The Development of Early Christian Pneumatology with special reference to Luke-ActsWritten by Robert P. Menzies Reviewed By Keith Warrington
This book attempts to reconstruct the development of Christian pneumatology in the formative period of the church. Having surveyed a comprehensive range of Jewish literature, Menzies concludes that the Spirit was consistently regarded as the inspirer of prophetic and inspired speech, whereas the relationship with miracles is considerably less marked and even absent in some writings. In his redactional treatment of Luke, Menzies attempts to isolate the distinctive pneumatological contributions of Luke, showing the continuation of the link between the Spirit and prophecy. He also deduces that Luke, in a continuum with Jewish literature, does not attribute healings or exorcisms to the work of the Spirit. He carefully offers possible alternative interpretations of texts that would otherwise undermine his thesis, notes reasons for accepting Luke’s redaction of his sources to substantiate this, and provides conceptual backgrounds to pertinent verses to support his case.

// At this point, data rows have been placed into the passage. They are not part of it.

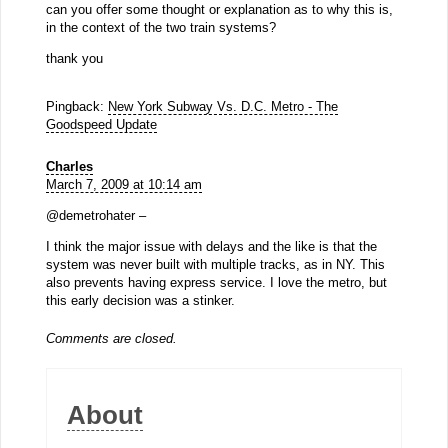
can you offer some thought or explanation as to why this is,
in the context of the two train systems?
thank you
Pingback:
New York Subway Vs. D.C. Metro - The
Goodspeed Update
Charles
March 7, 2009 at 10:14 am
@demetrohater –
I think the major issue with delays and the like is that the
system was never built with multiple tracks, as in NY. This
also prevents having express service. I love the metro, but
this early decision was a stinker.
Comments are closed.
About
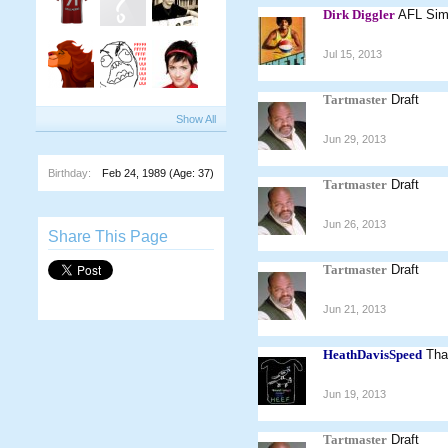
Dirk Diggler
AFL Sim.
Jul 15, 2013
Tartmaster
Draft
Show All
Jun 29, 2013
Birthday:
Feb 24, 1989
(Age: 37)
Tartmaster
Draft
Jun 26, 2013
Share This Page
Tartmaster
Draft
Jun 21, 2013
HeathDavisSpeed
Tha
Jun 19, 2013
Tartmaster
Draft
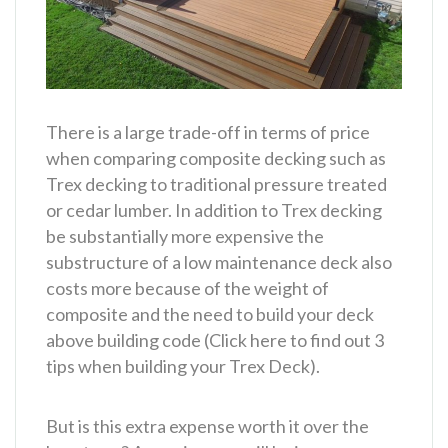
There is a large trade-off in terms of price
when comparing composite decking such as
Trex decking to traditional pressure treated
or cedar lumber. In addition to Trex decking
be substantially more expensive the
substructure of a low maintenance deck also
costs more because of the weight of
composite and the need to build your deck
above building code (Click here to find out 3
tips when building your Trex Deck).
But is this extra expense worth it over the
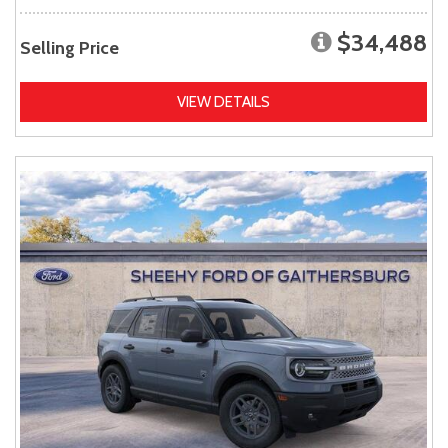
$34,488
Selling Price
VIEW DETAILS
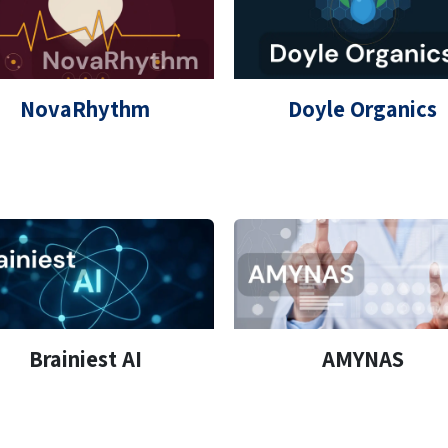
NovaRhythm
Doyle Organics
Brainiest AI
AMYNAS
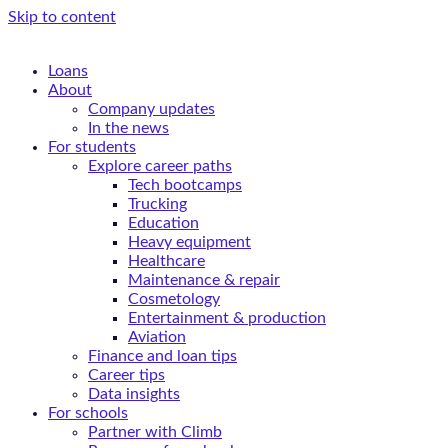
Skip to content
Loans
About
Company updates
In the news
For students
Explore career paths
Tech bootcamps
Trucking
Education
Heavy equipment
Healthcare
Maintenance & repair
Cosmetology
Entertainment & production
Aviation
Finance and loan tips
Career tips
Data insights
For schools
Partner with Climb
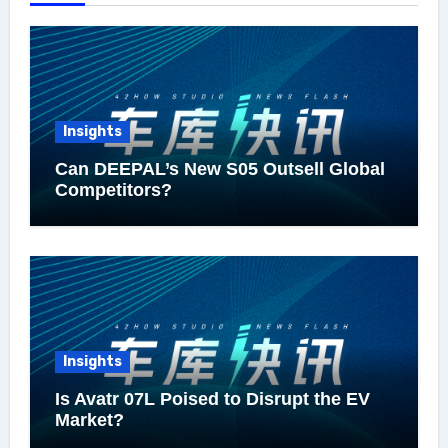
Insights
Can DEEPAL’s New S05 Outsell Global
Competitors?
Insights
Is Avatr 07L Poised to Disrupt the EV
Market?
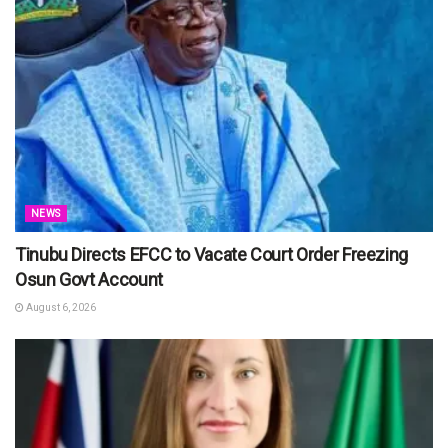
NEWS
Tinubu Directs EFCC to Vacate Court Order Freezing
Osun Govt Account
August 6, 2026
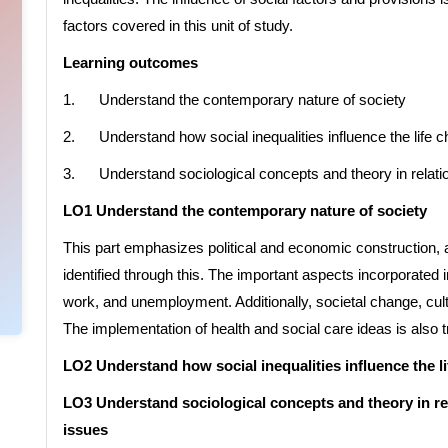
factors covered in this unit of study.
Learning outcomes
1. Understand the contemporary nature of society
2. Understand how social inequalities influence the life ch
3. Understand sociological concepts and theory in relatio
LO1 Understand the contemporary nature of society
This part emphasizes political and economic construction, a
identified through this. The important aspects incorporated i
work, and unemployment. Additionally, societal change, cul
The implementation of health and social care ideas is also tr
LO2 Understand how social inequalities influence the li
LO3 Understand sociological concepts and theory in re
issues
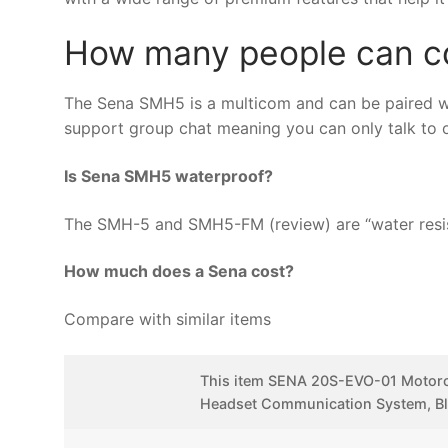
How many people can c
The Sena SMH5 is a multicom and can be paired wi
support group chat meaning you can only talk to on
Is Sena SMH5 waterproof?
The SMH-5 and SMH5-FM (review) are “water resist
How much does a Sena cost?
Compare with similar items
This item SENA 20S-EVO-01 Motorc
Headset Communication System, B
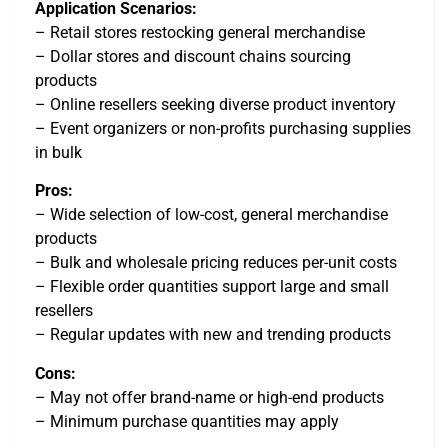
Application Scenarios:
– Retail stores restocking general merchandise
– Dollar stores and discount chains sourcing
products
– Online resellers seeking diverse product inventory
– Event organizers or non-profits purchasing supplies
in bulk
Pros:
– Wide selection of low-cost, general merchandise
products
– Bulk and wholesale pricing reduces per-unit costs
– Flexible order quantities support large and small
resellers
– Regular updates with new and trending products
Cons:
– May not offer brand-name or high-end products
– Minimum purchase quantities may apply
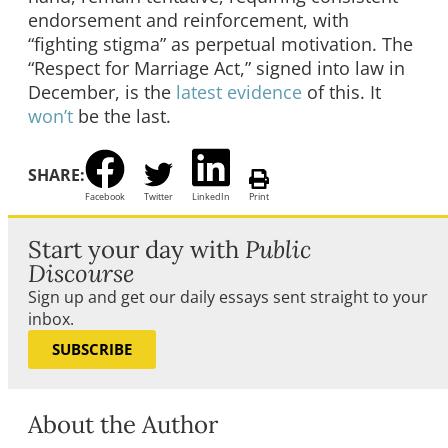
endorsement and reinforcement, with
“fighting stigma” as perpetual motivation. The
“Respect for Marriage Act,” signed into law in
December, is the
latest evidence
of this. It
won’t
be the last.
SHARE:
Facebook
Twitter
LinkedIn
Print
Start your day with
Public
Discourse
Sign up and get our daily essays sent straight to your
inbox.
SUBSCRIBE
About the Author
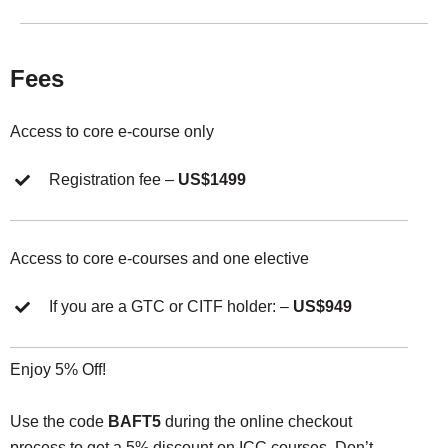
Fees
Access to core e-course only
Registration fee –
US$1499
Access to core e-courses and one elective
If you are a GTC or CITF holder: –
US$949
Enjoy 5% Off!
Use the code
BAFT5
during the online checkout
process to get a 5% discount on ICC courses. Don’t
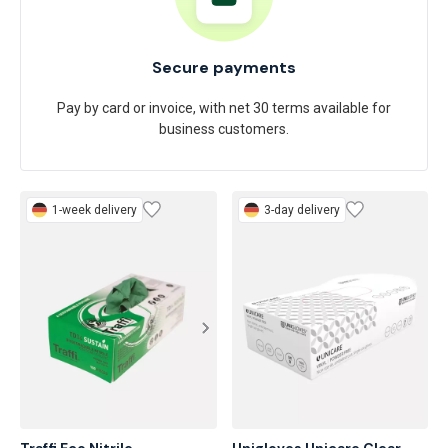
Secure payments
Pay by card or invoice, with net 30 terms available for
business customers.
1-week delivery
3-day delivery
Traffi Eco Nitrile

Unigloves Unicare Clear 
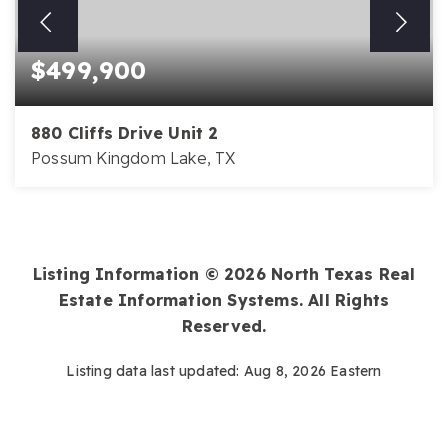
$499,900
880 Cliffs Drive Unit 2
Possum Kingdom Lake, TX
3
2
1,729
BEDS
BATHS
SQFT
Listing Information ©
2026
North Texas Real
Estate Information Systems. All Rights
Reserved.
Listing data last updated:
Aug 8, 2026
Eastern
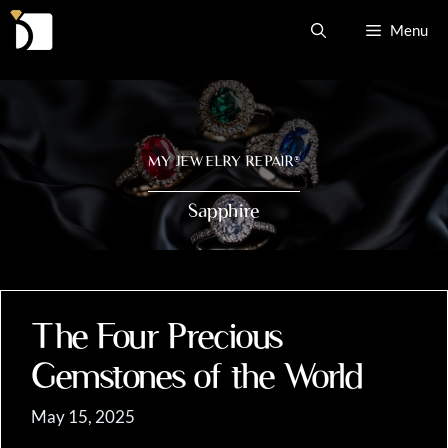
Skip
Menu
to
content
MY JEWELRY REPAIR
®
Sapphire
The Four Precious
Gemstones of the World
May 15, 2025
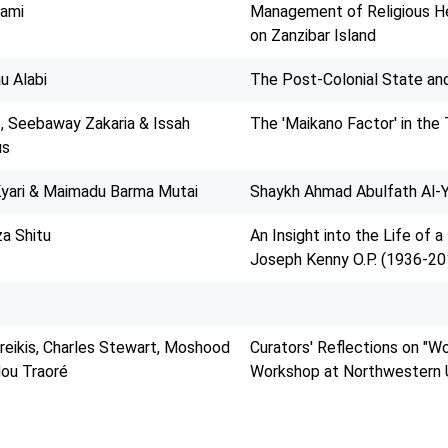
hami
Management of Religious He
on Zanzibar Island
u Alabi
The Post-Colonial State and 
 Seebaway Zakaria & Issah
The 'Maikano Factor' in the 
us
ari & Maimadu Barma Mutai
Shaykh Ahmad Abulfath Al-Y
a Shitu
An Insight into the Life of a
Joseph Kenny O.P. (1936-20
eikis, Charles Stewart, Moshood
Curators' Reflections on "Wo
ou Traoré
Workshop at Northwestern U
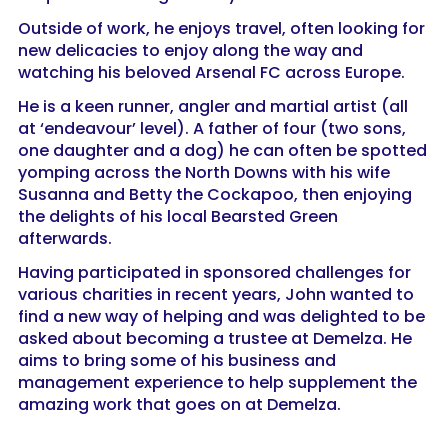
Outside of work, he enjoys travel, often looking for
new delicacies to enjoy along the way and
watching his beloved Arsenal FC across Europe.
He is a keen runner, angler and martial artist (all
at ‘endeavour’ level). A father of four (two sons,
one daughter and a dog) he can often be spotted
yomping across the North Downs with his wife
Susanna and Betty the Cockapoo, then enjoying
the delights of his local Bearsted Green
afterwards.
Having participated in sponsored challenges for
various charities in recent years, John wanted to
find a new way of helping and was delighted to be
asked about becoming a trustee at Demelza. He
aims to bring some of his business and
management experience to help supplement the
amazing work that goes on at Demelza.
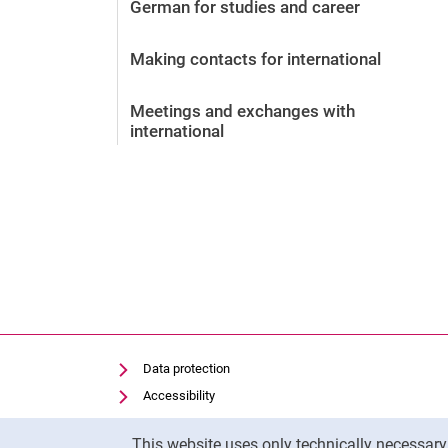
German for studies and career
Making contacts for international
Meetings and exchanges with
international
Data protection
Accessibility
Transparent Use of AI
Cookie Notice
This website uses only technically necessar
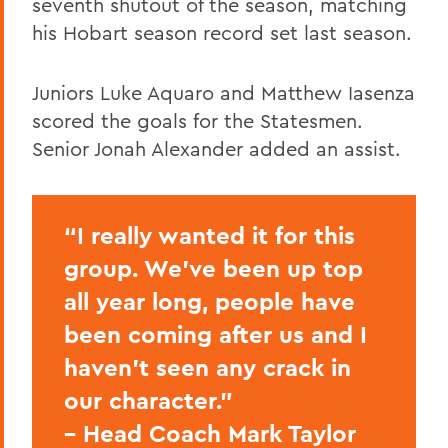
seventh shutout of the season, matching
his Hobart season record set last season.
Juniors Luke Aquaro and Matthew Iasenza
scored the goals for the Statesmen.
Senior Jonah Alexander added an assist.
“I really wanted it for this
group. We’ve been up top
all year long, people have
been coming after us and I
haven’t seen any crack in
our character.”
– Head Coach Mark Taylor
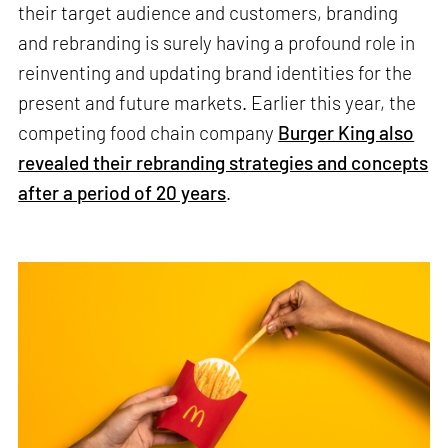
their target audience and customers, branding
and rebranding is surely having a profound role in
reinventing and updating brand identities for the
present and future markets. Earlier this year, the
competing food chain company
Burger King also
revealed their rebranding strategies and concepts
after a period of 20 years
.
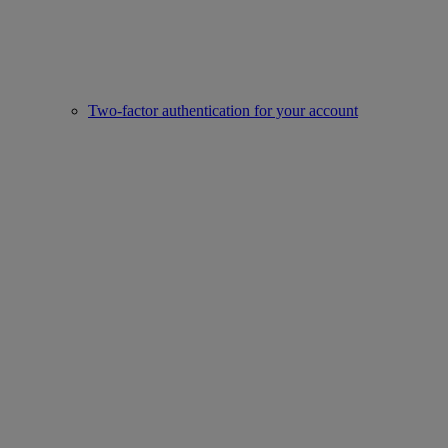
Two-factor authentication for your account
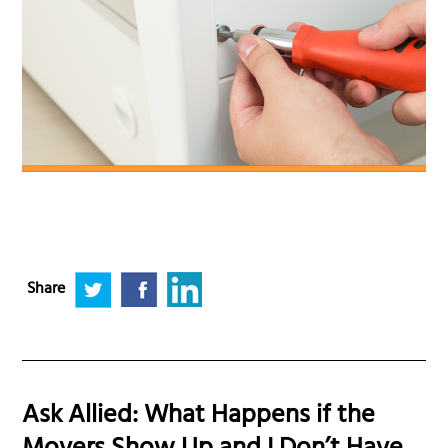
Share
Ask Allied: What Happens if the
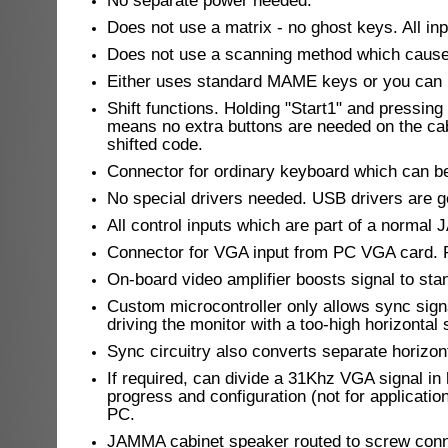
No separate power needed.
Does not use a matrix - no ghost keys. All inp
Does not use a scanning method which causes
Either uses standard MAME keys or you can 
Shift functions. Holding "Start1" and pressin
means no extra buttons are needed on the ca
shifted code.
Connector for ordinary keyboard which can be 
No special drivers needed. USB drivers are 
All control inputs which are part of a norm
Connector for VGA input from PC VGA card. R
On-board video amplifier boosts signal to sta
Custom microcontroller only allows sync signal
driving the monitor with a too-high horizont
Sync circuitry also converts separate horizon
If required, can divide a 31Khz VGA signal in 
progress and configuration (not for applicatio
PC.
JAMMA cabinet speaker routed to screw conn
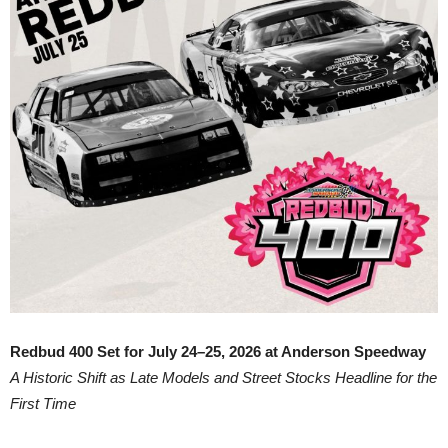
Redbud 400 Set for July 24–25, 2026 at Anderson Speedway
A Historic Shift as Late Models and Street Stocks Headline for the
First Time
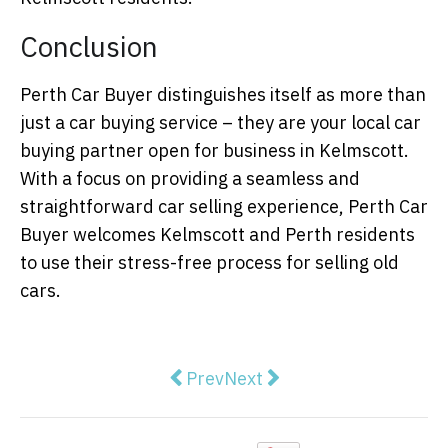
Conclusion
Perth Car Buyer distinguishes itself as more than
just a car buying service – they are your local car
buying partner open for business in Kelmscott.
With a focus on providing a seamless and
straightforward car selling experience, Perth Car
Buyer welcomes Kelmscott and Perth residents
to use their stress-free process for selling old
cars.
Previous article: Why is Everyon
Next article: Western Aus
Prev
Next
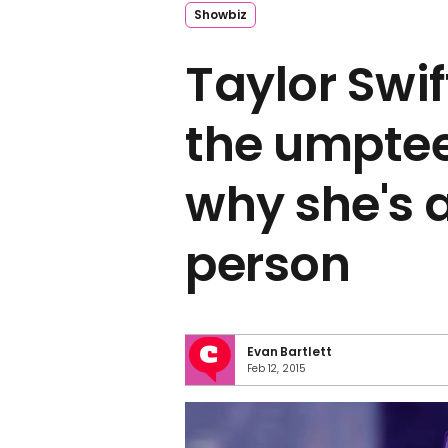
Showbiz
Taylor Swif
the umptee
why she's 
person
Evan Bartlett
Feb 12, 2015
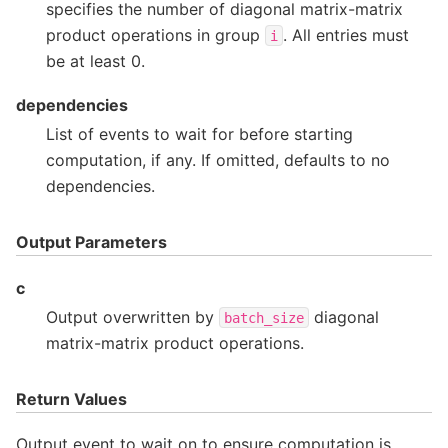
specifies the number of diagonal matrix-matrix
product operations in group
. All entries must
i
be at least 0.
dependencies
List of events to wait for before starting
computation, if any. If omitted, defaults to no
dependencies.
Output Parameters
c
Output overwritten by
diagonal
batch_size
matrix-matrix product operations.
Return Values
Output event to wait on to ensure computation is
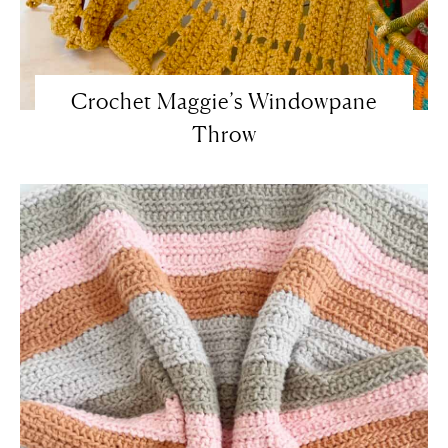
Crochet Maggie’s Windowpane
Throw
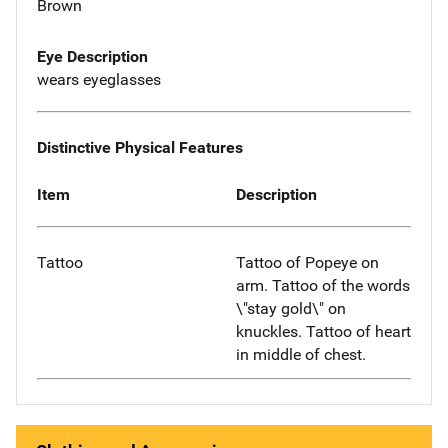
Brown
Eye Description
wears eyeglasses
Distinctive Physical Features
Item
Description
Tattoo
Tattoo of Popeye on
arm. Tattoo of the words
\"stay gold\" on
knuckles. Tattoo of heart
in middle of chest.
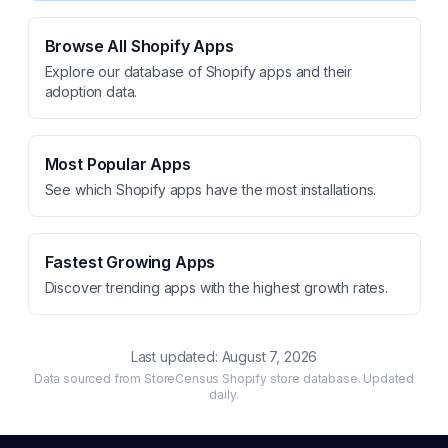
Browse All Shopify Apps
Explore our database of Shopify apps and their
adoption data.
Most Popular Apps
See which Shopify apps have the most installations.
Fastest Growing Apps
Discover trending apps with the highest growth rates.
Last updated:
August 7, 2026
Data sourced from StoreCensus Shopify store database. Updated
daily.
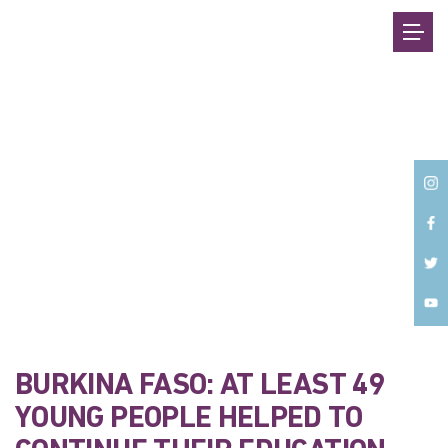
Back
BURKINA FASO: AT LEAST 49
YOUNG PEOPLE HELPED TO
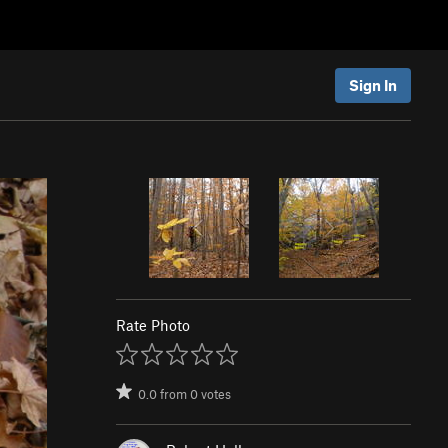
Sign In
Rate Photo
0.0
from
0
votes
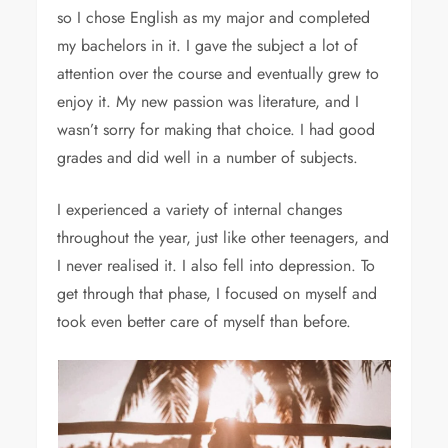
so I chose English as my major and completed
my bachelors in it. I gave the subject a lot of
attention over the course and eventually grew to
enjoy it. My new passion was literature, and I
wasn’t sorry for making that choice. I had good
grades and did well in a number of subjects.
I experienced a variety of internal changes
throughout the year, just like other teenagers, and
I never realised it. I also fell into depression. To
get through that phase, I focused on myself and
took even better care of myself than before.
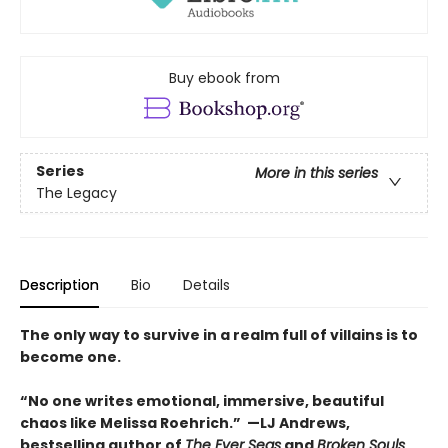
Buy ebook from
Series
More in this series
The Legacy
Description
Bio
Details
The only way to survive in a realm full of villains is to
become one.
“No one writes emotional, immersive, beautiful
chaos like Melissa Roehrich.” —LJ Andrews,
bestselling author of
The Ever Seas
and
Broken Souls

The issue one needs to be convinced about is how far one assumes Luke is offering only one pneumatological contribution rather than emphasizing one issue but also including subsidiary elements. The tendency to force a concept to fit our well-argued and almost completely convincing framework has to be guarded against; not all references (4:1; 11:14; 12:10) so easily fit the Spirit/prophecy equation. Despite this note of caution, one may with Menzies agree that the perception of the early church community concerning the functions of the Spirit were wider than that of Luke and that Luke maintained rather more so the narrower equation of Spirit with prophecy.
In his survey of Acts, Menzies again seeks to establish his thesis that the Spirit is given as an endowment of power for mission. Thus, he rejects Dunn’s notion that the disciples’ reception of the Spirit at Pentecost is primarily initiatory and secondarily an empowering. Similarly, he objects to the view of Turner that the Spirit is the personal gift to each individual to reveal to them all they need to know about God and his relational impact upon their lives. Instead, he presents his view that the Spirit was given to provide a prophetic element to the church. Thus, with regard to Acts 8:4–25, he rejects Dunn’s view that the Spirit fell on the Samaritans to initiate them into the church, instead promoting his suggestion that the Spirit was given to help them function effectively in the mission of the church. In 9:17–18, he sees the reception of the Holy Spirit not as a culmination of Paul’s conversion but as an initiation to his prophetic ministry of evangelism. In 10:44–48, he associates the gifting with that described in Acts 2:4f. in order to show that the Spirit is granted to Cornelius’ household not to forgive and to cleanse but to inspire prophecy in its widest sense. One looks in vain for a comment, let alone an enquiry, into the reason for the delay in the provision of the Spirit (cf. 18:24–28; 19:1–7).
The final section of the book discusses Pauline pneumatology and in particular the soteriological dimension. Menzies endeavours to show that Paul was indebted to the Wisdom of Solomon for his emphasis. However, as with all issues of dependency, uncertainty of the direction of dependency or whether both reflect a common and linguistic milieu have to be borne in mind. His attempts to prove the uniqueness of Paul’s soteriological emphases in the work of the Spirit are based on attempts to prove pre-Pauline traditions which Paul has redacted. Although not doubting this possibility, it is, as he readily admits, a major difficulty and it seems safer to trace the soteriological functions of the Spirit as they are more clearly referred to in the Pauline literature.
The substantial amount of carefully detailed material provided to connect the pneumatology of Luke with that represented in Judaism, especially involving the connection between Spirit and prophecy, is well presented and, to a substantial degree, convincingly argued. As far as contemporary Pentecostal/charismatic members of the church are concerned, Menzies has provided a valuable service in emphasizing the prophetic element of the function of the Spirit, and an implicit corrective to the stress on miracles and signs, which he notes was largely absent from the ministry of the Spirit as revealed in Judaism and Luke’s presentation of the early church.